La ricchezza delle nostre comunità è aumentata a dismisura se paragonata anche solo a quella dei miei nonni, ma nel contempo siamo tutti decisamente più indebitati ed ho l’impressione che nell’insieme ci si senta un po' più fragili e smarriti in un contesto tanto complesso quanto incerto.

Il benessere delle nostre aziende siano esse locali, globali o glocal dipende necessariamente da quello delle comunità di cui fanno parte e viceversa.

I tempi del corona virus non sembrano compatibili con le dinamiche sociali ed economiche del 2020. Facciamo fatica ad accettare l’idea di limitare i nostri spostamenti, le nostre frequentazioni, le nostre attività… Abbiamo ritenuto la quarantena una tecnica di prevenzione medievale che poteva, forse, avere un senso in epoca di economie chiuse e di pseudo sussistenza come potevano essere quelle della borgata da cui ho tratto l’immagine e spunto per questo racconto.

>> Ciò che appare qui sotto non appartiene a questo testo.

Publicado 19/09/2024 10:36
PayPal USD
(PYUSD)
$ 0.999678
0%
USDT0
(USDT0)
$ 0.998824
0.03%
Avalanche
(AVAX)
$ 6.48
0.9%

Infine, un cenno alla gallina che, vedendomi avvicinare per scattare la foto, si è alzata minacciosa a tutela del suo giaciglio nei pressi del forno…

In un contesto dove la stragrande maggioranza delle borgate di montagna risultano abbandonate e spopolate da una vita esageratamente dura e faticosa quella gallina a presidio del forno rappresenta per me un magnifico simbolo di speranza…

Dietro quella gallina non c’è solo un forno c’è un’intera comunità fosse anche solo rappresentata da una singola famiglia.